A Simple Creative Design
The small steel manufacturing company had always had good relations with its workers. The first generation German owners were paternal (turkeys at Thanksgiving to the workers and other occasional signs of their humanity). But, it was a command and control environment – do your work, do as you’re told, don’t ask questions and you can be happy here.
The young workers wanted more say. They questioned their bosses and, worse, the owners. Turkeys weren’t sufficient. There was a strike and the plant almost closed. The animosity was palpable. The owners were about to throw in the towel. We were asked to help open the lines of communication and to heal the wounds created by the strike. If something didn’t change it was only a matter of time before the company would end.

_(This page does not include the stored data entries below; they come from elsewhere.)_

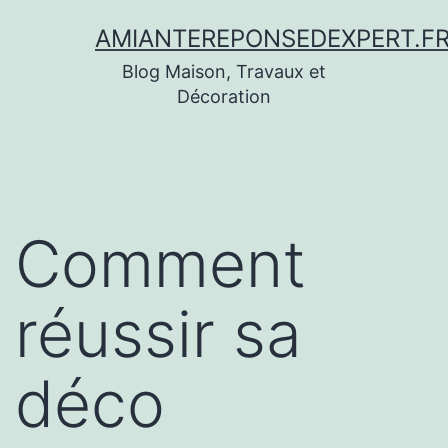
Aller
AMIANTEREPONSEDEXPERT.F
au
Blog Maison, Travaux et
contenu
Décoration
Comment
réussir sa
déco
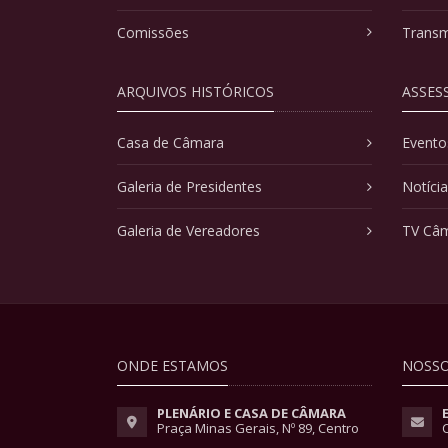
Comissões
Transm
ARQUIVOS HISTÓRICOS
ASSES
Casa de Câmara
Evento
Galeria de Presidentes
Notíci
Galeria de Vereadores
TV Câ
ONDE ESTAMOS
NOSSO
PLENÁRIO E CASA DE CÂMARA
Praça Minas Gerais, Nº 89, Centro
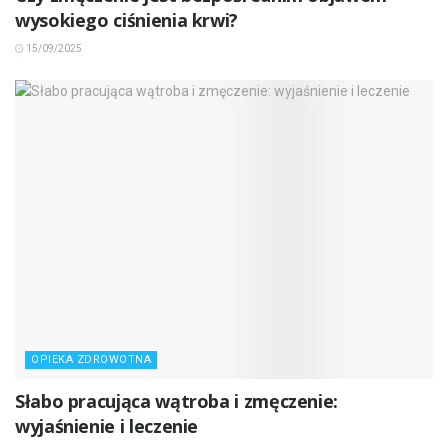
wysokiego ciśnienia krwi?
15/09/2025
OPIEKA ZDROWOTNA
Słabo pracująca wątroba i zmęczenie:
wyjaśnienie i leczenie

Something dramatic would have to happen to change the attitudes of the workers and the leaders. There was a “take no prisoners” attitude on both of their parts. The fear was that simply “talking” about their differences would result in further polarizing the participants.
TNG designed and facilitated a 3-day session offsite. We paired union reps and managers, and each pair was to take a list of questions created by the two groups and spend three hours interviewing constituents in an attempt to discover what might help to turn things around between hostile labor and belligerent management. Then, they were to organize their information, including what they believed could help bring their own groups together and share it with the larger group.

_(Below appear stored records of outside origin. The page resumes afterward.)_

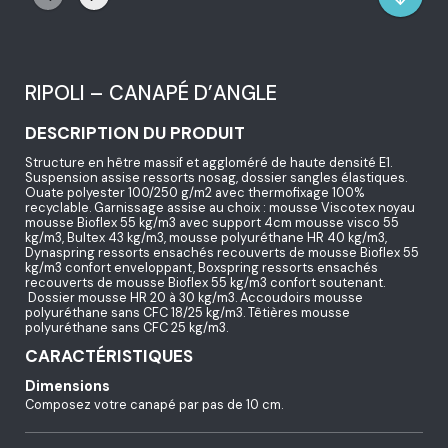
RIPOLI – CANAPÉ D’ANGLE
DESCRIPTION DU PRODUIT
Structure en hêtre massif et aggloméré de haute densité E1.
Suspension assise ressorts nosag, dossier sangles élastiques.
Ouate polyester 100/250 g/m2 avec thermofixage 100%
recyclable. Garnissage assise au choix : mousse Viscotex noyau
mousse Bioflex 55 kg/m3 avec support 4cm mousse visco 55
kg/m3, Bultex 43 kg/m3, mousse polyuréthane HR 40 kg/m3,
Dynaspring ressorts ensachés recouverts de mousse Bioflex 55
kg/m3 confort enveloppant, Boxspring ressorts ensachés
recouverts de mousse Bioflex 55 kg/m3 confort soutenant.
Dossier mousse HR 20 à 30 kg/m3. Accoudoirs mousse
polyuréthane sans CFC 18/25 kg/m3. Têtières mousse
polyuréthane sans CFC 25 kg/m3.
CARACTÉRISTIQUES
Dimensions
Composez votre canapé par pas de 10 cm.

First, the act of interviewing and organizing the data helped the various partners to depend on each other, to risk mutually in a common task, to have fun, to begin dropping their doubts and suspicions. Second, there were many similarities recommended from the various pairs. Third, working from agreements, the tone and attitudes between the two groups changed dramatically.
The union reps returned to the plant with a series of proposals already vetted with management. Passage was rapid. A standing management / labor committee resulted.
There has not been another strike in the intervening years. Every contract was successfully negotiated ahead of the required deadline. Our willingness to think out of the proverbial box had been key. Their willingness to risk setting aside their differences was critical.